Imagine a dark future with a sudden military coup by a small faction of extreme radicals that 85% of the population opposes. could enough citizens rise up and stop them? Could the calculus of being that coup leader be changed by the likelihood that they will be assassinated in short order, by one of millions of potential assassins? Quite possibly. These are not everyday concerns, of course, but the concerns of dark and dangerous times. It’s a bit like buying life insurance: hopefully I never need it.
American police will shoot people dead in the streets with impunity, the military industrial complex engages in constant wars regardless of popular sentiment and the American government is currently being carved up by neo-nazis and oligarchs but you can legally be racist on the internet. I guess it truly is the land of the free.
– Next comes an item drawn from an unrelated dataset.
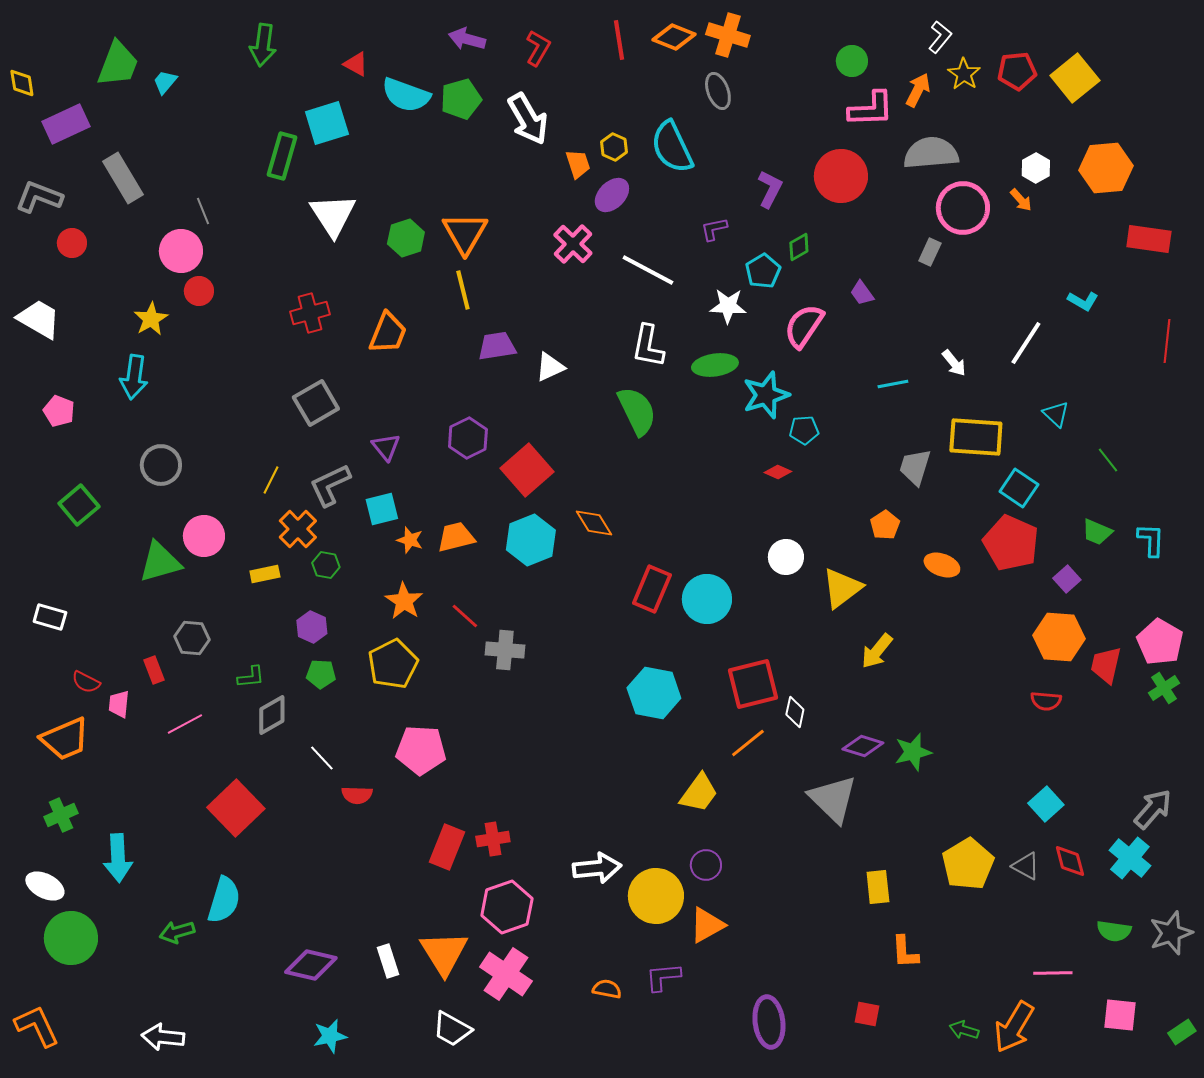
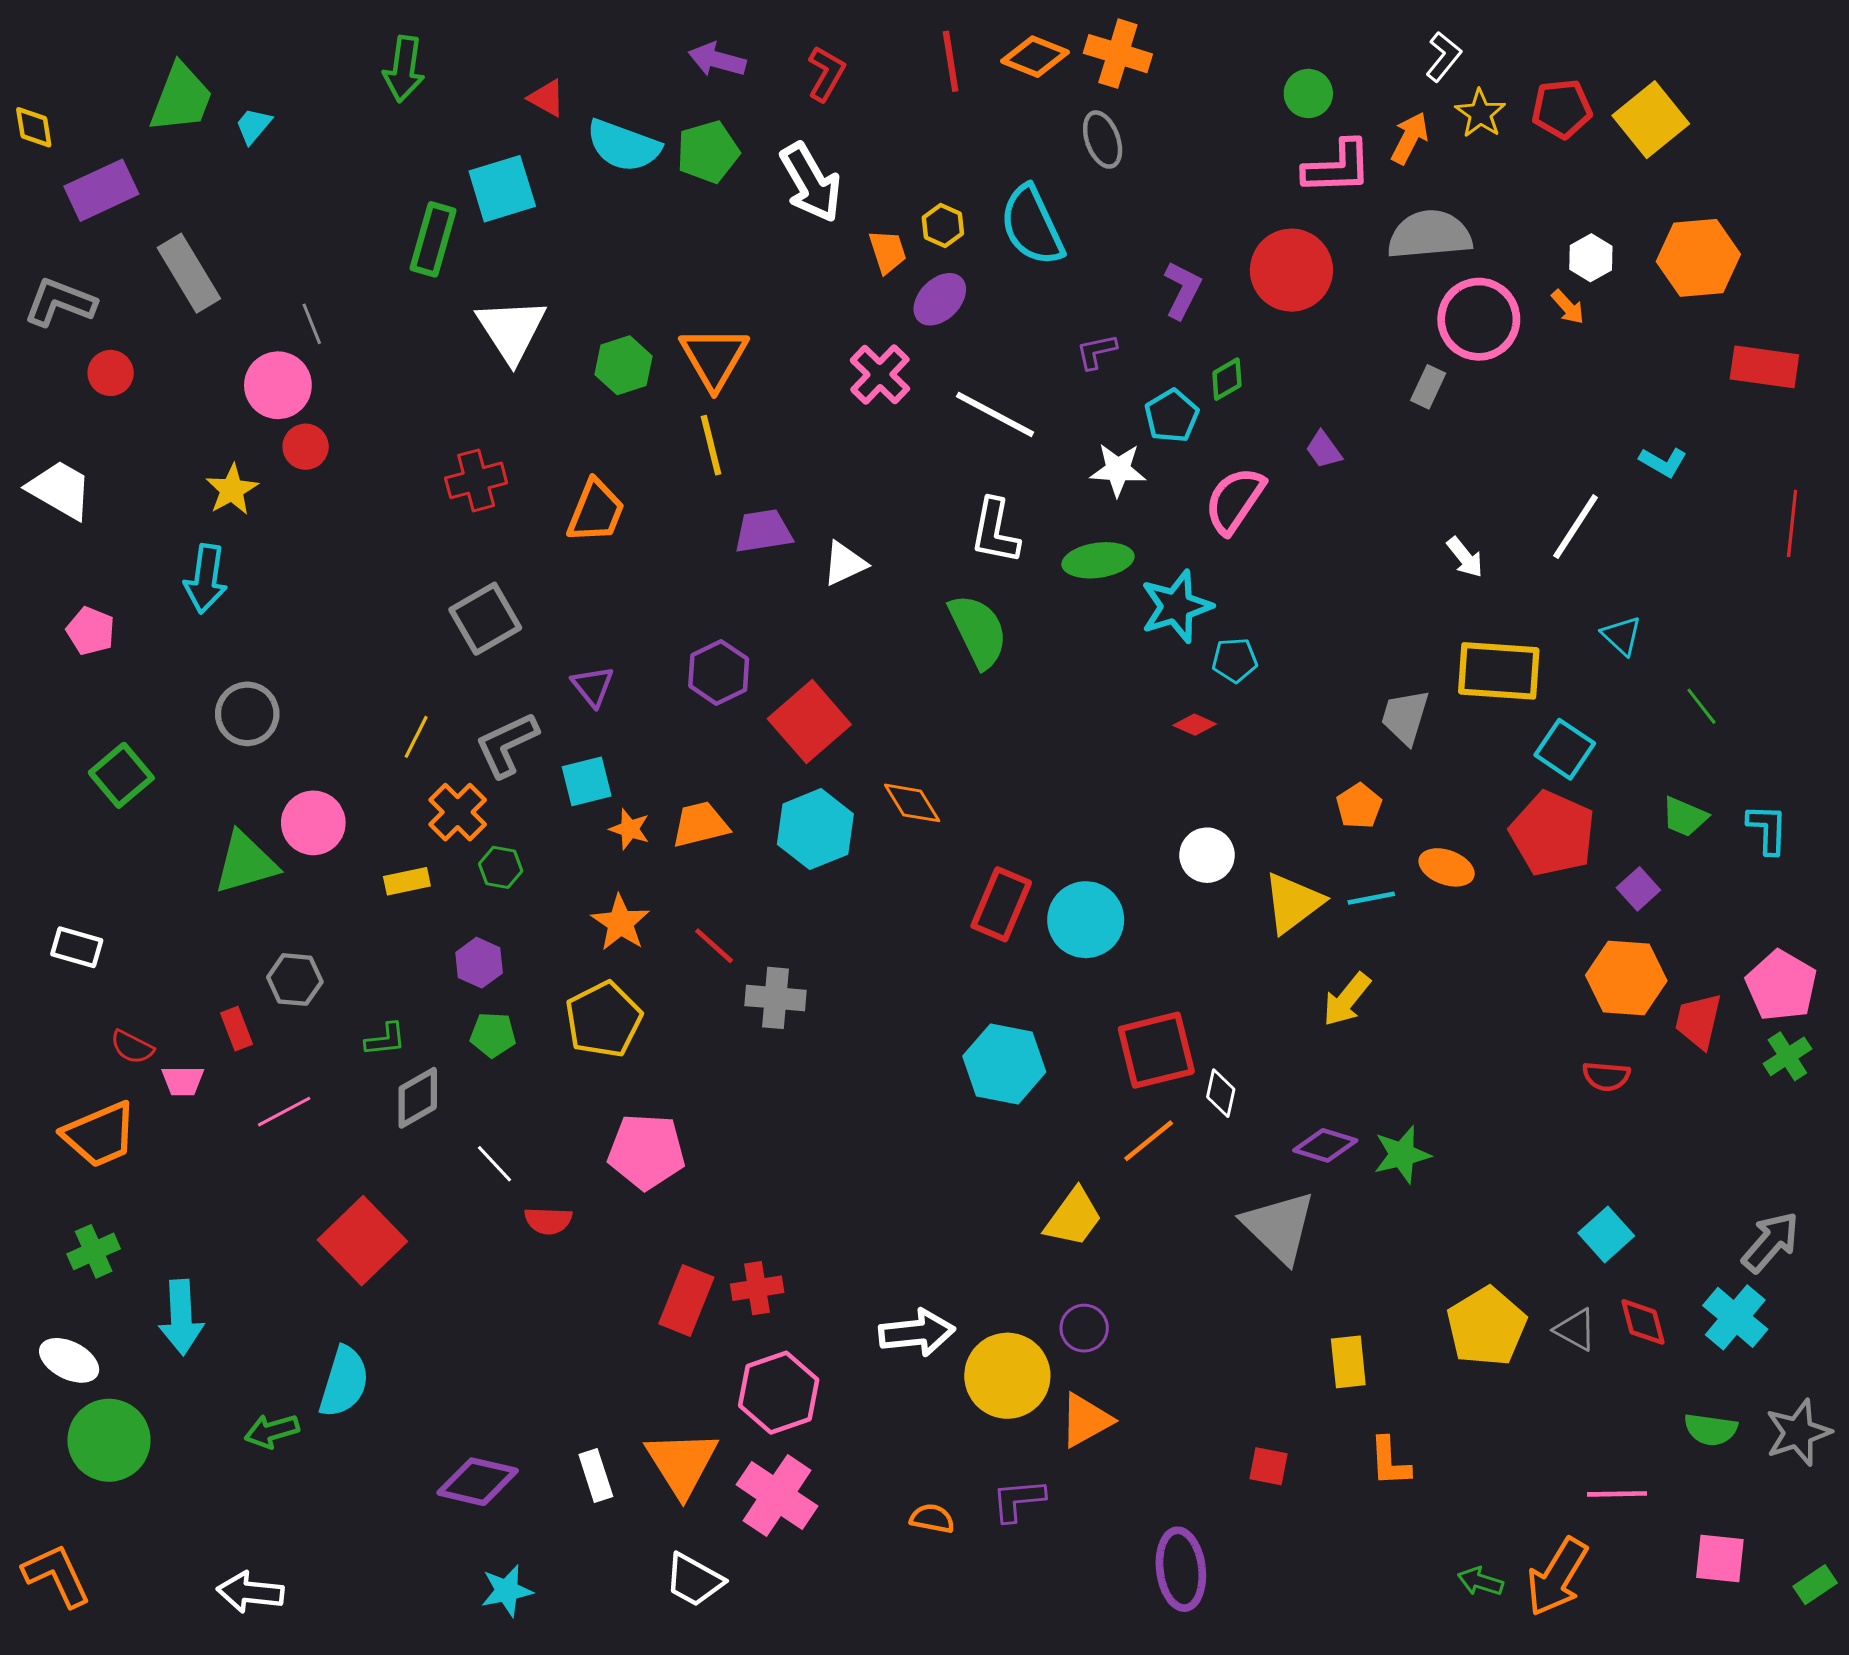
cyan line: (893, 384) -> (1371, 898), moved
pink trapezoid: (119, 704) -> (183, 1081), turned -96
red square: (867, 1014) -> (1268, 1466), moved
NO, it's the wrong choice. Most people do not understand this stuff enough to truly care about, and they just want their devices to work. This is an awful decision by Apple. There's really nothing consumers can do to pressure the British government.
Exactly. There is a technological disconnect for a lot of people. They accept actions like this because they don't fully appreciate, IMHO, the ramifications. We do, and we must do more to educate people.